_TASK TO COMPLETE_: Of the lines listed below, return exactly those that run from the line containing "するまで傷や腫れがありますので、擦らないように注意し" through the line containing "образом, механизмы воздействия", both included.

_MATERIAL FOR THIS TASK_:
▼

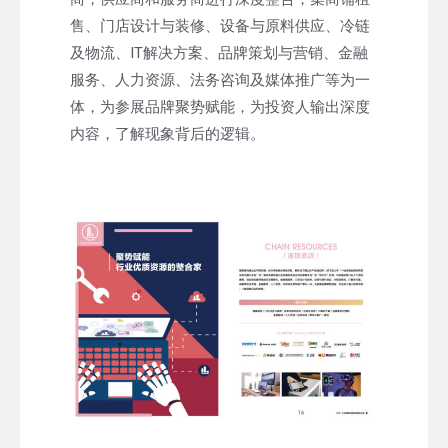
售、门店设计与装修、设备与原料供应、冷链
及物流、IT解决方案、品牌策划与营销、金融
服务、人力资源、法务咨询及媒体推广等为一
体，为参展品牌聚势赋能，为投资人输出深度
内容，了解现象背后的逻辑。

▲
▼

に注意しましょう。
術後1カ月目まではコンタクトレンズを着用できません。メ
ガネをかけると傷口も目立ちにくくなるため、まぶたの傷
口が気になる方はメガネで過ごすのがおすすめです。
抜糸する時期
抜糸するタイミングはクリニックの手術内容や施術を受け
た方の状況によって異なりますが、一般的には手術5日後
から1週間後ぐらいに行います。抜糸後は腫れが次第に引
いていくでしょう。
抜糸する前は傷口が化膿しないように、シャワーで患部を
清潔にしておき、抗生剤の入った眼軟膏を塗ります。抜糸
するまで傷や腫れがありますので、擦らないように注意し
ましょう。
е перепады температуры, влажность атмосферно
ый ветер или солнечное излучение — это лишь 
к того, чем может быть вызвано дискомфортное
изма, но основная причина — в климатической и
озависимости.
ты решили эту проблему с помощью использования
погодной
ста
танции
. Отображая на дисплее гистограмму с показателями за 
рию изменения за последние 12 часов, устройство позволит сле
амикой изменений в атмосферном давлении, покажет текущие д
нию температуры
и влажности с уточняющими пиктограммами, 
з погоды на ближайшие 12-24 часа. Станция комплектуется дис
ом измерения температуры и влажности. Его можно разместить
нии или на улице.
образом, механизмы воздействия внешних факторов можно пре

▲
▼

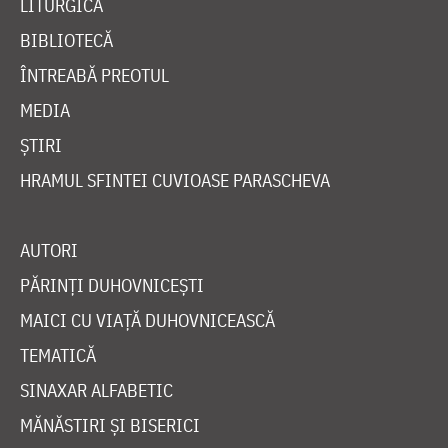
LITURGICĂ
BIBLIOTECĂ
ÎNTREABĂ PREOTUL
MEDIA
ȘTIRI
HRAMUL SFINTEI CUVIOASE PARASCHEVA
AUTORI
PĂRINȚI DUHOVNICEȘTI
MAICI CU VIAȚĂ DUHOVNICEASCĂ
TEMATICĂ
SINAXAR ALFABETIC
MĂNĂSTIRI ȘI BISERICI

▲

_FINISHED TASK_:
するまで傷や腫れがありますので、擦らないように注意し
ましょう。
е перепады температуры, влажность атмосферно
ый ветер или солнечное излучение — это лишь 
к того, чем может быть вызвано дискомфортное
изма, но основная причина — в климатической и
озависимости.
ты решили эту проблему с помощью использования
погодной
ста
танции
. Отображая на дисплее гистограмму с показателями за 
рию изменения за последние 12 часов, устройство позволит сле
амикой изменений в атмосферном давлении, покажет текущие д
нию температуры
и влажности с уточняющими пиктограммами, 
з погоды на ближайшие 12-24 часа. Станция комплектуется дис
ом измерения температуры и влажности. Его можно разместить
нии или на улице.
образом, механизмы воздействия внешних факторов можно пре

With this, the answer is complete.